GPU Acceleration Setup¶

NVIDIA GPU (CUDA)

# Install NVIDIA drivers
sudo apt update
sudo apt install nvidia-driver-535  # Latest stable

# Install CUDA toolkit
wget https://developer.download.nvidia.com/compute/cuda/repos/ubuntu2204/x86_64/cuda-keyring_1.0-1_all.deb
sudo dpkg -i cuda-keyring_1.0-1_all.deb
sudo apt update
sudo apt install cuda

# Verify CUDA installation
nvidia-smi
nvcc --version

# Test GPU acceleration
ollama run codellama:7b --verbose
# Should show GPU utilization in output

AMD GPU (ROCm)

# Install ROCm (Linux)
wget https://repo.radeon.com/amdgpu-install/5.6/ubuntu/jammy/amdgpu-install_5.6.50600-1_all.deb
sudo apt install ./amdgpu-install_5.6.50600-1_all.deb
sudo amdgpu-install --usecase=rocm

# Verify ROCm
rocm-smi

Apple Silicon (Metal)

# macOS with Apple Silicon has built-in optimization
# Verify Metal support
system_profiler SPDisplaysDataType | grep -A2 "Metal"

# Monitor GPU usage
sudo powermetrics --samplers gpu_power -n 1

Model Performance Tuning¶

Memory Management¶

# Keep models loaded in memory
ollama run codellama:7b --keep-alive 60m
# Model stays loaded for 60 minutes after last use

# Preload frequently used models
ollama pull codellama:7b
ollama pull mistral:7b
# Start background processes to keep them warm
(sleep 2; ollama run codellama:7b "warmup" >/dev/null) &
(sleep 5; ollama run mistral:7b "warmup" >/dev/null) &

Context Window Optimization¶

# Reduce context for faster responses
ollama run codellama:7b --num-ctx 1024 "Quick code snippet"
# Default: 2048, Reduced: 1024 = ~2x faster

# Increase context for complex tasks
ollama run codellama:7b --num-ctx 4096 "Analyze large file"
# More context = better understanding, slower speed

# Find optimal context size for your use case
for ctx in 512 1024 2048 4096; do
    echo "Context: $ctx"
    time ollama run codellama:7b --num-ctx $ctx "def fibonacci(n):"
done

Batch Processing¶

# Process multiple requests efficiently
# Instead of sequential calls:
ollama run codellama:7b "Review file1.py" < file1.py
ollama run codellama:7b "Review file2.py" < file2.py

# Use batch processing:
cat file1.py file2.py | ollama run codellama:7b "Review these Python files"

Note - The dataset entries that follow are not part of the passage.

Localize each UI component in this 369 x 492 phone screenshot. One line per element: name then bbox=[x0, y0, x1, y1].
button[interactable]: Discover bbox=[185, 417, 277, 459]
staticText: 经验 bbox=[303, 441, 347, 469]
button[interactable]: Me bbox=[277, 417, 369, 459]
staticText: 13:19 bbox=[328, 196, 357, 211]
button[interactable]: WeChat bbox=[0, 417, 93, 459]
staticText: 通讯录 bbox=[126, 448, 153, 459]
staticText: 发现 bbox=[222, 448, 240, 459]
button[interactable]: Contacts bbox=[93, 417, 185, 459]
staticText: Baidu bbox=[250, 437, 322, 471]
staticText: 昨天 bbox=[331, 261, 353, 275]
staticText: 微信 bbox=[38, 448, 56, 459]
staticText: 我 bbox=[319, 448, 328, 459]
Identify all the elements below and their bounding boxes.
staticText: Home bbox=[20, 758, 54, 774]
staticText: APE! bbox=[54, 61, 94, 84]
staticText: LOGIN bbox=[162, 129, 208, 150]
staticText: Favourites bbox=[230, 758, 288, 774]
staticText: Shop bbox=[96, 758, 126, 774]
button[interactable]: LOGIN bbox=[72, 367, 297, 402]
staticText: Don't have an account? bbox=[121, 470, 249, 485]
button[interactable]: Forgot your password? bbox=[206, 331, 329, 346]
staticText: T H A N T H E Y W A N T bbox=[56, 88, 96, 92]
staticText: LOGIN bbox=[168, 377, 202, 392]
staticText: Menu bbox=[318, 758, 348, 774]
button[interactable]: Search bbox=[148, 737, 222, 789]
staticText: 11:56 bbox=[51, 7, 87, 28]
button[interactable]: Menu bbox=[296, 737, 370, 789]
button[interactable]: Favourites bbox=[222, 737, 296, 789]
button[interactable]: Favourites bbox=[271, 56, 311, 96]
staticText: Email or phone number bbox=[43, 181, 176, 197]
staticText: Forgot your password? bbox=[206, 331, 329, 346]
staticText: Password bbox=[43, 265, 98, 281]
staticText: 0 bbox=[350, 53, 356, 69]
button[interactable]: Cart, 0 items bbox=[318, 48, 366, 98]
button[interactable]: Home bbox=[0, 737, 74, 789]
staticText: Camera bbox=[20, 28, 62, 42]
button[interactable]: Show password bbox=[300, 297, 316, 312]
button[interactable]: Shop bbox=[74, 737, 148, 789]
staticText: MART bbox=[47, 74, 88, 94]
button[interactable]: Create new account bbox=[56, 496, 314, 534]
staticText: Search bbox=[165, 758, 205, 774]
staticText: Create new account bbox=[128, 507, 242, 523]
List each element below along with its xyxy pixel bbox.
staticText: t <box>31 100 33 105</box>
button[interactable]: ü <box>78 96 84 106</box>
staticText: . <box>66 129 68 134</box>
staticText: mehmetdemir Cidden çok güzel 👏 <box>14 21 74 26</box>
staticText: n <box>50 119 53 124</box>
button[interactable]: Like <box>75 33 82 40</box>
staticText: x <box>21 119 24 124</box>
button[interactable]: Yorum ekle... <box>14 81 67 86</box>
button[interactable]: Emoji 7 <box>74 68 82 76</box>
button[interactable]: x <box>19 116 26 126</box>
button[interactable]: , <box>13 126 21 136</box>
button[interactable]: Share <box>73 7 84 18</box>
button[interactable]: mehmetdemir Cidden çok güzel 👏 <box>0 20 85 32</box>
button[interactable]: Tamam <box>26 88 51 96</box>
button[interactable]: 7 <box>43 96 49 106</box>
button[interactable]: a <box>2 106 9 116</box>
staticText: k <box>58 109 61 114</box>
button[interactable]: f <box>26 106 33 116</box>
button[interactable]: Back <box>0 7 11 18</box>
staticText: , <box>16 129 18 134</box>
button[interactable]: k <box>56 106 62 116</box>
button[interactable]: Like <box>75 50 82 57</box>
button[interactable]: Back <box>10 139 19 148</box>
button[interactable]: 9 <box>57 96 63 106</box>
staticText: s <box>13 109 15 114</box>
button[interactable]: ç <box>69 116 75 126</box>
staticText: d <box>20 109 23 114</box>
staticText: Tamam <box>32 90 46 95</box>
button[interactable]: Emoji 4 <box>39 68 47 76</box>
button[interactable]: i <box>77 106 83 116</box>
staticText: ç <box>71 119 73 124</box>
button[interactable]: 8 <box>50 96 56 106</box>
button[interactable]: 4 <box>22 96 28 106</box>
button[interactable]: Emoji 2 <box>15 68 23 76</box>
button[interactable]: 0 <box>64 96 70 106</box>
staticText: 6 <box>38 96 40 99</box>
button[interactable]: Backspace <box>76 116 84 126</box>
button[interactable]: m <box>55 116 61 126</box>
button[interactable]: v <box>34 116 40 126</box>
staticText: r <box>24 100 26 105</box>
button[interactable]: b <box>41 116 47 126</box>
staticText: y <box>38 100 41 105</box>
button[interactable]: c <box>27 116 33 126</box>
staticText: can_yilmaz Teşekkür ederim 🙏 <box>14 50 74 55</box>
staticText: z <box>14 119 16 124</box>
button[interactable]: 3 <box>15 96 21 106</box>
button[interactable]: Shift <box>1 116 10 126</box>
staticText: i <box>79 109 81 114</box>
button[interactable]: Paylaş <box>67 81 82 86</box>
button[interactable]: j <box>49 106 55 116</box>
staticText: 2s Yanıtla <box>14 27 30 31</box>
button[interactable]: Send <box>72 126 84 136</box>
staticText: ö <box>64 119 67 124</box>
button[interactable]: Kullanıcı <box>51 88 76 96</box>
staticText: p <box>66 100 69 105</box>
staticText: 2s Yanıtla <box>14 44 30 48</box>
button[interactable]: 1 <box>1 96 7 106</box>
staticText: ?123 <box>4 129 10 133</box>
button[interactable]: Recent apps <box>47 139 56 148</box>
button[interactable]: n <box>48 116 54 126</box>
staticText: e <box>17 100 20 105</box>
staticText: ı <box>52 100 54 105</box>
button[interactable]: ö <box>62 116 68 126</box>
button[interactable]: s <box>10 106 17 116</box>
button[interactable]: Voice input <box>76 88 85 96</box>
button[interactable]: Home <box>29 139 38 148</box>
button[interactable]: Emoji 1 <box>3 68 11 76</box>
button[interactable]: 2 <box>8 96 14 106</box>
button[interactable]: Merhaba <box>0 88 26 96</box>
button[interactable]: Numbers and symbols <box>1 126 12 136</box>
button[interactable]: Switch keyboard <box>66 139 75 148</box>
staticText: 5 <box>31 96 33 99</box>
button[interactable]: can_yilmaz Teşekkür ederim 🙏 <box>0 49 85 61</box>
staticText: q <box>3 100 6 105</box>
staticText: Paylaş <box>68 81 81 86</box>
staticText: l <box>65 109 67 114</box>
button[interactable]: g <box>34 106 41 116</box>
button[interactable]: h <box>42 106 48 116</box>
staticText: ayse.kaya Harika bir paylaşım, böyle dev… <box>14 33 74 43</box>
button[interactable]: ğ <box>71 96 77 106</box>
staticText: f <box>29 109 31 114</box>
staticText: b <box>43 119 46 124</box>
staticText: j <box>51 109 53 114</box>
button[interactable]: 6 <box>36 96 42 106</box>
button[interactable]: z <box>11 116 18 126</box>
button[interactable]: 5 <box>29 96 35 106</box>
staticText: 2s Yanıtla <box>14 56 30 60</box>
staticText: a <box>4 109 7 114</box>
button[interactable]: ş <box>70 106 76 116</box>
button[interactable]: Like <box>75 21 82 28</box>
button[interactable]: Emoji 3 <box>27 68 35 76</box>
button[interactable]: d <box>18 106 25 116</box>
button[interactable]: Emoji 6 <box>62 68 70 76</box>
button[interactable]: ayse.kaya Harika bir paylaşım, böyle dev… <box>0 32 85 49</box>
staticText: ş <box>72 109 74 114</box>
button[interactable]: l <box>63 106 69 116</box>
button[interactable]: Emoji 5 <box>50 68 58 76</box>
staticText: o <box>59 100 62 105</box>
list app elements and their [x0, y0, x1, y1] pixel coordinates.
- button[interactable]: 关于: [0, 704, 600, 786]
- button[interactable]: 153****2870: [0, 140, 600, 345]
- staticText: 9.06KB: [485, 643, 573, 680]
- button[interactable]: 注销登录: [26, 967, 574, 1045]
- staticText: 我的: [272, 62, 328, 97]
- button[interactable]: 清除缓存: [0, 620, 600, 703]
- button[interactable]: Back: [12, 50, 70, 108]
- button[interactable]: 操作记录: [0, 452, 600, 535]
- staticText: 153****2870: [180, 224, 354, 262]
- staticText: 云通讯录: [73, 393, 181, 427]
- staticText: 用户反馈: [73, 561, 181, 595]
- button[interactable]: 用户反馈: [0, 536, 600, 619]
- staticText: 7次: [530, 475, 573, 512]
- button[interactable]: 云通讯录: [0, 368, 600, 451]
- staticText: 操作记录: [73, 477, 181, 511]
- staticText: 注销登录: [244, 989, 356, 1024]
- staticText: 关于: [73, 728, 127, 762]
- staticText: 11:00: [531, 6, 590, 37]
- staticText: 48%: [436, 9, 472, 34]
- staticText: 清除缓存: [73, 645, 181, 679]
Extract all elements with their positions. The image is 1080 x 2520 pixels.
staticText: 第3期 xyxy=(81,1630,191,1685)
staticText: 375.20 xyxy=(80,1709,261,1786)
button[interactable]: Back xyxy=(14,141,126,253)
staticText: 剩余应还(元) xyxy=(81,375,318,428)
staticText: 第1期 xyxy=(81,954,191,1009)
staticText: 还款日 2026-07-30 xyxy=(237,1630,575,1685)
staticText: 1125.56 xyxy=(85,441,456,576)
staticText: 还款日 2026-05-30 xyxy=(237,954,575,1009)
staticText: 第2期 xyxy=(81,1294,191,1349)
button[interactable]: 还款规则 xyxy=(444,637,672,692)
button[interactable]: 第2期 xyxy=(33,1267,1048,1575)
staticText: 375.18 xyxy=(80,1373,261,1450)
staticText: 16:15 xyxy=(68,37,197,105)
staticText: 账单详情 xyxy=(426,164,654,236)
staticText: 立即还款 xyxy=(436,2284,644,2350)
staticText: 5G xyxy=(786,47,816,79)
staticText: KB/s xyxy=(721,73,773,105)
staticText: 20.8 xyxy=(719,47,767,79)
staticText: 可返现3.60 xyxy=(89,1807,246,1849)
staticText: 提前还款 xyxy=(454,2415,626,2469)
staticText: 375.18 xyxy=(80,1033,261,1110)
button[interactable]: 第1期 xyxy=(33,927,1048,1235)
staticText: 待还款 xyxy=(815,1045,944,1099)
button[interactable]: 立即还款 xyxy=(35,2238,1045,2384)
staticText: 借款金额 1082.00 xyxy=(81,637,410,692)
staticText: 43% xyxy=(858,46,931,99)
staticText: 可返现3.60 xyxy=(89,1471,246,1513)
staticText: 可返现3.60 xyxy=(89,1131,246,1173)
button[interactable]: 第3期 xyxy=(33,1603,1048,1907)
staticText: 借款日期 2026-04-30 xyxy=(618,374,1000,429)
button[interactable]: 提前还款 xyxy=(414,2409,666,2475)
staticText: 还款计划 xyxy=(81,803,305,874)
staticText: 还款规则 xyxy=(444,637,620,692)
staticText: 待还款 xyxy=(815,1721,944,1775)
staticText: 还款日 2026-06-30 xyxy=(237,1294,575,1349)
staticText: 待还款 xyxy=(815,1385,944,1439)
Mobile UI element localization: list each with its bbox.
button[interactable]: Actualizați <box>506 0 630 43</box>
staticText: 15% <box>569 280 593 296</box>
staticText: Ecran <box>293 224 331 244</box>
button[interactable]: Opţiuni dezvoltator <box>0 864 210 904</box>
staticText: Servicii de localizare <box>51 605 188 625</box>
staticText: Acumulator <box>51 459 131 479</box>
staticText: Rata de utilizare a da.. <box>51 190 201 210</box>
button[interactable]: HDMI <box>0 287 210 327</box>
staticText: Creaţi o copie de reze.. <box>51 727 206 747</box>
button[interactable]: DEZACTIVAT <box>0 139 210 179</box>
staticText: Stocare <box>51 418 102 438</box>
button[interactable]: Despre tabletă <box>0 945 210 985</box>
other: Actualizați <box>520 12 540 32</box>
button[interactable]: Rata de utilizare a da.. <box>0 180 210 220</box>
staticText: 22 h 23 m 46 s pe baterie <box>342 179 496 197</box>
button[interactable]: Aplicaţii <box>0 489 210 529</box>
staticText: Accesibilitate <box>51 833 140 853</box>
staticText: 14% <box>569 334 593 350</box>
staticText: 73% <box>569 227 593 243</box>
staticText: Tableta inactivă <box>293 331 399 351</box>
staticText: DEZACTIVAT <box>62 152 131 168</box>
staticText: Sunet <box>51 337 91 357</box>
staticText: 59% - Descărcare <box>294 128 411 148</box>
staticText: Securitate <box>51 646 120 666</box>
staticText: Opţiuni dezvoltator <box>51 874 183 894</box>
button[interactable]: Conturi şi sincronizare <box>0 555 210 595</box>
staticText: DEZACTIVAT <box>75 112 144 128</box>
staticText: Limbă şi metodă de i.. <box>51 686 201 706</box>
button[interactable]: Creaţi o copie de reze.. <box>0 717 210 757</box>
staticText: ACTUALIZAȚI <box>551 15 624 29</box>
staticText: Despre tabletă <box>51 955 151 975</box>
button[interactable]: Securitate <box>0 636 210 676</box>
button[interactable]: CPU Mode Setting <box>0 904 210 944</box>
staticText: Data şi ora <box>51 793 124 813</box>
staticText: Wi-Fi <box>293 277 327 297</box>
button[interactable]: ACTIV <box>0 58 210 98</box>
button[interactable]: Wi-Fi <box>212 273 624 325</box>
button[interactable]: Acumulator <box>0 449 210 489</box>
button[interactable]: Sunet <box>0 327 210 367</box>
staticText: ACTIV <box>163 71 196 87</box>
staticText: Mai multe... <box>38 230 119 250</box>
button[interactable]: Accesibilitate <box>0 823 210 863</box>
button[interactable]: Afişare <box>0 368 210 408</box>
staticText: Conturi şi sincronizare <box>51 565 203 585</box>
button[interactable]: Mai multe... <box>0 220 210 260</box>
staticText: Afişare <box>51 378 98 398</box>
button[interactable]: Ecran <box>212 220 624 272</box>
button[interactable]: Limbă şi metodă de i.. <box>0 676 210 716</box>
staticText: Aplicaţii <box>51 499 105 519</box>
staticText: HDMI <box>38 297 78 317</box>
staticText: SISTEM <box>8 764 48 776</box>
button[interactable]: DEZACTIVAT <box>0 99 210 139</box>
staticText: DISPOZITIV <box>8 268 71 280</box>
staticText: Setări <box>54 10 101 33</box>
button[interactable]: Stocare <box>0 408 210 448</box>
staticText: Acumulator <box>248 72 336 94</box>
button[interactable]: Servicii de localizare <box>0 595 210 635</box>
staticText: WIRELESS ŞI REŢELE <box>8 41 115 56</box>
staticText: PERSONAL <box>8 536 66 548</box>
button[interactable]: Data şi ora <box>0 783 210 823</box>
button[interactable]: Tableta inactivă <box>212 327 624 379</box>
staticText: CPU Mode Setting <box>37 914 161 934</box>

System-Level Optimizations¶

Process Priority¶

# Increase Ollama priority
sudo renice -5 $(pgrep ollama)

# Set CPU affinity for better performance
sudo taskset -cp 0-7 $(pgrep ollama)  # Use first 8 cores

# Persistent priority settings
echo 'ollama soft priority -5' | sudo tee -a /etc/security/limits.conf

Storage Optimization¶

# Move models to fastest storage
# Check current model location
ollama show codellama:7b | grep "model path"

# Move to SSD if needed
sudo mkdir -p /fast-ssd/ollama
sudo chown $USER:$USER /fast-ssd/ollama
export OLLAMA_MODELS="/fast-ssd/ollama"

# Verify faster loading
time ollama run codellama:7b "test" >/dev/null

Network Optimization (API calls)¶

# Optimize local network stack
sudo sysctl -w net.core.rmem_max=16777216
sudo sysctl -w net.core.wmem_max=16777216
sudo sysctl -w net.ipv4.tcp_rmem="4096 12582912 16777216"
sudo sysctl -w net.ipv4.tcp_wmem="4096 12582912 16777216"

# Use Unix sockets instead of TCP (when available)
export OLLAMA_HOST=unix:///tmp/ollama.sock

Model-Specific Optimizations¶

Choose Right Model Size¶

# Performance benchmarking script
import time
import requests
import json

def benchmark_model(model, prompt, iterations=5):
    times = []
    for i in range(iterations):
        start = time.time()

        response = requests.post('http://localhost:11434/api/generate', 
                               json={
                                   'model': model,
                                   'prompt': prompt,
                                   'stream': False
                               })

        end = time.time()
        times.append(end - start)

    avg_time = sum(times) / len(times)
    tokens = len(response.json().get('response', '').split())
    tokens_per_second = tokens / avg_time if avg_time > 0 else 0

    return {
        'model': model,
        'avg_time': avg_time,
        'tokens_per_second': tokens_per_second,
        'response_quality': len(response.json().get('response', ''))
    }

# Test different model sizes
models = ['codellama:7b', 'codellama:13b', 'codellama:34b']
prompt = "Write a Python function to sort a list of dictionaries by a key"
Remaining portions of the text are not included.